**Task requirements:** Filter these records by the string "TÜRKPATENT", copying each line that holds it.

(Entries taken from a collection)
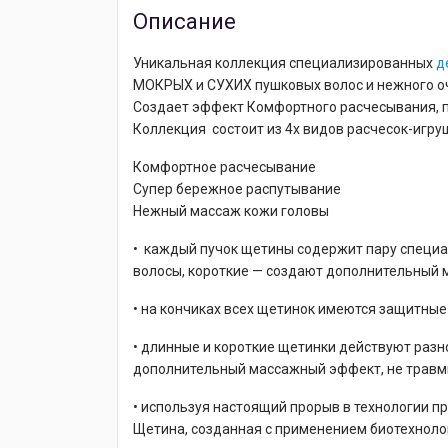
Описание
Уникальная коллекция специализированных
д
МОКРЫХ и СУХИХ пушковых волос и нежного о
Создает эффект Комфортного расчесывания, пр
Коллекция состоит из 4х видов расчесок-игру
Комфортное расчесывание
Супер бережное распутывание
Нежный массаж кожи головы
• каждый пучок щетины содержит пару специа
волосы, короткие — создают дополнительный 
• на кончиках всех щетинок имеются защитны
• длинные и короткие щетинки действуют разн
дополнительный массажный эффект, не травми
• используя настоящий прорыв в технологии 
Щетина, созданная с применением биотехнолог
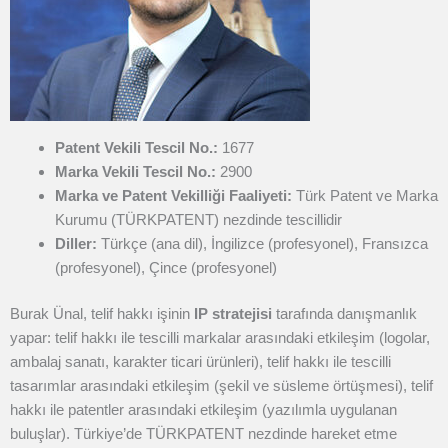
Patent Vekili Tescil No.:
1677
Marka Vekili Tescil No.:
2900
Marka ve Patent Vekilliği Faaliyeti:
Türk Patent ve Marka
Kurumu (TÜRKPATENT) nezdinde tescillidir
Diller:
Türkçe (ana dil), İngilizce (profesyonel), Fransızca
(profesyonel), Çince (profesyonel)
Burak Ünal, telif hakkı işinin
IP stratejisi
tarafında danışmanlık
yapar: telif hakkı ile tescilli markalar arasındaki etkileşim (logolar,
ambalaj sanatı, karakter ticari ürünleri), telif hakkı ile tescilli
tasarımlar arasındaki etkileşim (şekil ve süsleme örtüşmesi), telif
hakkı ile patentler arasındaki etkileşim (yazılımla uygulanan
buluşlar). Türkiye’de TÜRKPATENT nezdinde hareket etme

...

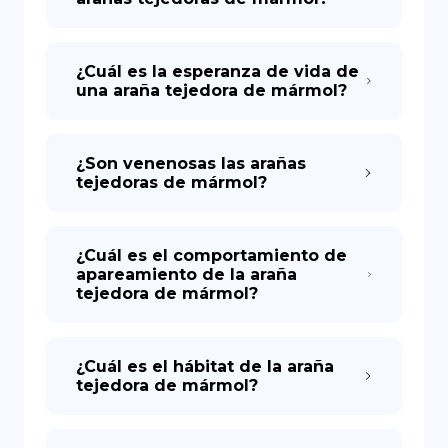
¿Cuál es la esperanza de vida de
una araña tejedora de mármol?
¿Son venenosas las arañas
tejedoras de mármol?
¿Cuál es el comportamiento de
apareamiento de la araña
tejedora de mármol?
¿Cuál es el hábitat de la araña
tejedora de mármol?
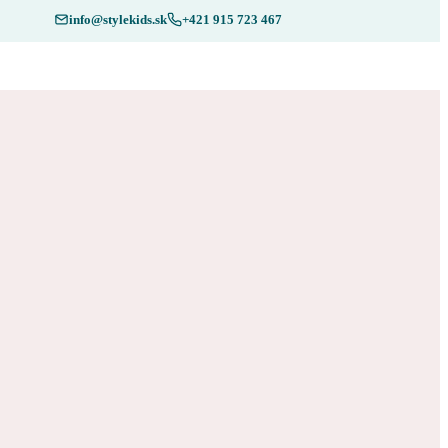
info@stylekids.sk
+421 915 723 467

--

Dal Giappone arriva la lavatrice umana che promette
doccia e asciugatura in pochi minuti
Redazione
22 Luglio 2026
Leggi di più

**Response area:**
Kurumu (TÜRKPATENT) nezdinde tescillidir
buluşlar). Türkiye’de TÜRKPATENT nezdinde hareket etme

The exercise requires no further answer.